══ MATERIAL TO PROCESS

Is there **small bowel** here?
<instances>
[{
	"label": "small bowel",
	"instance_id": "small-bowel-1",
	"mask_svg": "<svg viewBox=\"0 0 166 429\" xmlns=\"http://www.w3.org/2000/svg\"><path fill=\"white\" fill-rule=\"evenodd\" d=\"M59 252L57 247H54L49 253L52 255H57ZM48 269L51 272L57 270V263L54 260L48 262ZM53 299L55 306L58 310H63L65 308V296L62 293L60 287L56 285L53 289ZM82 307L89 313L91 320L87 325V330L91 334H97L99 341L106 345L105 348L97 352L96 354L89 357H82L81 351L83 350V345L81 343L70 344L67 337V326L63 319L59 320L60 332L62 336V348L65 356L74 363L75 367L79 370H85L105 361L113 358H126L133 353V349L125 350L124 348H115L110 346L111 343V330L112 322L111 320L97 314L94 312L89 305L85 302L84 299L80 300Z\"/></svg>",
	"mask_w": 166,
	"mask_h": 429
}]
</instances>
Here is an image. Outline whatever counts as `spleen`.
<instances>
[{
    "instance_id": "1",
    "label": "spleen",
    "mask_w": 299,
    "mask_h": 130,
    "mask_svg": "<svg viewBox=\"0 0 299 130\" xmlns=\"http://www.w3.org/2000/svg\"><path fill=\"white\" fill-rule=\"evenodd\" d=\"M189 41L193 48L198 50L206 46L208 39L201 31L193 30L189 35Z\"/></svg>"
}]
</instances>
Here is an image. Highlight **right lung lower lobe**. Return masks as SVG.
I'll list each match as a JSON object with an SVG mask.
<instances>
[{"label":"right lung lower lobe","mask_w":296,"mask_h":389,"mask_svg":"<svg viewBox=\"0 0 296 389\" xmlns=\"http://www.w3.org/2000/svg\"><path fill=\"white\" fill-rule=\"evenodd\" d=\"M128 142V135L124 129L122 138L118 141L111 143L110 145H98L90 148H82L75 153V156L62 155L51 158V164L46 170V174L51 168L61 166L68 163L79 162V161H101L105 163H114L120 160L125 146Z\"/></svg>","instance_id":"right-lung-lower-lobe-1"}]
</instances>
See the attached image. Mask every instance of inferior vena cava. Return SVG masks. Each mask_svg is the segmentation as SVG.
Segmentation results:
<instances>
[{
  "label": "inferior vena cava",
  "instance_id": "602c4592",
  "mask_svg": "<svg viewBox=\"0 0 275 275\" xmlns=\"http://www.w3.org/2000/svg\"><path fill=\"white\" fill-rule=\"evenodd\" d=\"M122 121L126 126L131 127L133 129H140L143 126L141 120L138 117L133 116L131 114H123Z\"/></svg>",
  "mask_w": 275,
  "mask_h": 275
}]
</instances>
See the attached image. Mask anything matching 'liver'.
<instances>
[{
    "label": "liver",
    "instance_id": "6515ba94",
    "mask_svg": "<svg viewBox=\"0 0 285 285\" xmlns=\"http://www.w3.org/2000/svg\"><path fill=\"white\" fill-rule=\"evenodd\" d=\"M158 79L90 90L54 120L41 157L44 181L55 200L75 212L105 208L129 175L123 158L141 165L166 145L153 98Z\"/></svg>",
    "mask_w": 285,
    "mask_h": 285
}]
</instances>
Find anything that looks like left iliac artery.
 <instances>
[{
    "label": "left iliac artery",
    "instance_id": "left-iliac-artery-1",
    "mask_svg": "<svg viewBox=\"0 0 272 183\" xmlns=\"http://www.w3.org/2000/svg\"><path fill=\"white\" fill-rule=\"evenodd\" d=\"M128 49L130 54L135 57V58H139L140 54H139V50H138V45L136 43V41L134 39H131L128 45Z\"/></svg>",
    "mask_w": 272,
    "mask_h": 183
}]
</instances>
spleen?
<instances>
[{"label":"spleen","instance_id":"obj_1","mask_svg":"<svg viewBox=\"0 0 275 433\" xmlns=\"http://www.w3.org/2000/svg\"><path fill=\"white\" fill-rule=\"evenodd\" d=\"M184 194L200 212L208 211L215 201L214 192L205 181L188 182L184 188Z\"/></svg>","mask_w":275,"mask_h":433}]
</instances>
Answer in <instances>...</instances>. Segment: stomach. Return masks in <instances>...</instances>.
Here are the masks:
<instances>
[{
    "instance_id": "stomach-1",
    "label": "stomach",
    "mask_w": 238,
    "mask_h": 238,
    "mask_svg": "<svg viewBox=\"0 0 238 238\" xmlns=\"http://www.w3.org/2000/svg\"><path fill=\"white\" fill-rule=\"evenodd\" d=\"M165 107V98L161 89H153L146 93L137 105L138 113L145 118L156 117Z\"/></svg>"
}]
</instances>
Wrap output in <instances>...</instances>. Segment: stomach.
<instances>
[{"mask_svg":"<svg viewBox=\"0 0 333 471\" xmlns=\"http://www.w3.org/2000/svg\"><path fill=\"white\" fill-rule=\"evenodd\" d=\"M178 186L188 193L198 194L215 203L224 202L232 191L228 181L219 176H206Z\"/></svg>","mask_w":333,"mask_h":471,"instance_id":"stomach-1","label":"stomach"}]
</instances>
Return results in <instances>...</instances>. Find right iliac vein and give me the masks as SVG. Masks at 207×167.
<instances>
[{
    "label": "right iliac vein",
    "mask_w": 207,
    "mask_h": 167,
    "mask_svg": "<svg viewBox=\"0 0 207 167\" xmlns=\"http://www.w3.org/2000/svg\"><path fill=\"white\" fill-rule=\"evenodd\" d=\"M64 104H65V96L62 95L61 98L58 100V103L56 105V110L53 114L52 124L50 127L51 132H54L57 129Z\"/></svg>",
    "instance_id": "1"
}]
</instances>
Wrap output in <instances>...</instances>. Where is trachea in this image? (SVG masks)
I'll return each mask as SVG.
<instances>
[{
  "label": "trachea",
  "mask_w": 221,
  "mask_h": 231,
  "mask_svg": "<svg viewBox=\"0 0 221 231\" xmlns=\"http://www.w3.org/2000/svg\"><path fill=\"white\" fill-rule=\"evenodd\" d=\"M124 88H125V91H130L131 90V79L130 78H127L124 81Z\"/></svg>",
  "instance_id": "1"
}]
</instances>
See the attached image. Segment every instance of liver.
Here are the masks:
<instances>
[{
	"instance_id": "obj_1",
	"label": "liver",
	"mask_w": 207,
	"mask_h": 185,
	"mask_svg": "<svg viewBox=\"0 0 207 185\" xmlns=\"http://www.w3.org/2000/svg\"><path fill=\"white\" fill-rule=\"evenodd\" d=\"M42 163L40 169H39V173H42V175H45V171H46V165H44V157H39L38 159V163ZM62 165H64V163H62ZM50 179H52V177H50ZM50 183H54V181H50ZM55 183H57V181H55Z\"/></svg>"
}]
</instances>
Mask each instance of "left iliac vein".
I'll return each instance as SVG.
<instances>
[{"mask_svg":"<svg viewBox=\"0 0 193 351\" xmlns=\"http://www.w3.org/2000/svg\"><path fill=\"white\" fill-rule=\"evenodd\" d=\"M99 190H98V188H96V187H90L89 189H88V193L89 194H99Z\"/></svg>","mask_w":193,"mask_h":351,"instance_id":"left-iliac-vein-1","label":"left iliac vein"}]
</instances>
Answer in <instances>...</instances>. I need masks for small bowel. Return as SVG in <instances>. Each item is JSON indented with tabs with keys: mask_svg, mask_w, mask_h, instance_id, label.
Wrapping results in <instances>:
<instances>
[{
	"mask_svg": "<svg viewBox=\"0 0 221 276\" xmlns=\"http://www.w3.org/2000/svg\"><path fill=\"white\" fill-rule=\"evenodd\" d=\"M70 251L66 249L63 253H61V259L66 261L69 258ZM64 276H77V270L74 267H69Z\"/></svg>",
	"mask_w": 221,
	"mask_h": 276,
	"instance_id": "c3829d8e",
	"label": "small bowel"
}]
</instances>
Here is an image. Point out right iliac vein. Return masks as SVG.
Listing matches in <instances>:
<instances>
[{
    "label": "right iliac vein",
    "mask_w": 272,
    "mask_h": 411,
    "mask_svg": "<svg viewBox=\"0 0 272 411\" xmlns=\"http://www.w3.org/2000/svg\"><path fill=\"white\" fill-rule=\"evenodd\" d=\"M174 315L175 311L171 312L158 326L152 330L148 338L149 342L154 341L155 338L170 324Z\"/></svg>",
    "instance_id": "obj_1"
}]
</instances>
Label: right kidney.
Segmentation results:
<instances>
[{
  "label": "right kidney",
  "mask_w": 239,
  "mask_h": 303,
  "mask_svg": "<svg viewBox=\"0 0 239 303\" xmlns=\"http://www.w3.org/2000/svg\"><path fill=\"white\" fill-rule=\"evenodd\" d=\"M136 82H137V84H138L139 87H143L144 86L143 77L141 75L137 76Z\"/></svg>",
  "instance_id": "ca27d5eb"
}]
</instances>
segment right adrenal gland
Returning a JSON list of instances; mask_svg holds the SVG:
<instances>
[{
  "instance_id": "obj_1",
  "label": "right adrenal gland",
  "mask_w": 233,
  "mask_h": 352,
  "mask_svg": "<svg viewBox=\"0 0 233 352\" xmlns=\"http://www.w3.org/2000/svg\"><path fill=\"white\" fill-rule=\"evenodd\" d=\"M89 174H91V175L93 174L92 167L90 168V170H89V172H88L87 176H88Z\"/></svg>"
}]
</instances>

════

**PROBLEM**.
Begin with the line that contains "Here is an image. Point" and set down each line exactly until the records above end, including the final line.

**FINISHED EXERCISE**.
Here is an image. Point out right iliac vein. Return masks as SVG.
Listing matches in <instances>:
<instances>
[{
    "label": "right iliac vein",
    "mask_w": 272,
    "mask_h": 411,
    "mask_svg": "<svg viewBox=\"0 0 272 411\" xmlns=\"http://www.w3.org/2000/svg\"><path fill=\"white\" fill-rule=\"evenodd\" d=\"M174 315L175 311L171 312L158 326L152 330L148 338L149 342L154 341L155 338L170 324Z\"/></svg>",
    "instance_id": "obj_1"
}]
</instances>
Label: right kidney.
Segmentation results:
<instances>
[{
  "label": "right kidney",
  "mask_w": 239,
  "mask_h": 303,
  "mask_svg": "<svg viewBox=\"0 0 239 303\" xmlns=\"http://www.w3.org/2000/svg\"><path fill=\"white\" fill-rule=\"evenodd\" d=\"M136 82H137V84H138L139 87H143L144 86L143 77L141 75L137 76Z\"/></svg>",
  "instance_id": "ca27d5eb"
}]
</instances>
segment right adrenal gland
Returning a JSON list of instances; mask_svg holds the SVG:
<instances>
[{
  "instance_id": "obj_1",
  "label": "right adrenal gland",
  "mask_w": 233,
  "mask_h": 352,
  "mask_svg": "<svg viewBox=\"0 0 233 352\" xmlns=\"http://www.w3.org/2000/svg\"><path fill=\"white\" fill-rule=\"evenodd\" d=\"M89 174H91V175L93 174L92 167L90 168V170H89V172H88L87 176H88Z\"/></svg>"
}]
</instances>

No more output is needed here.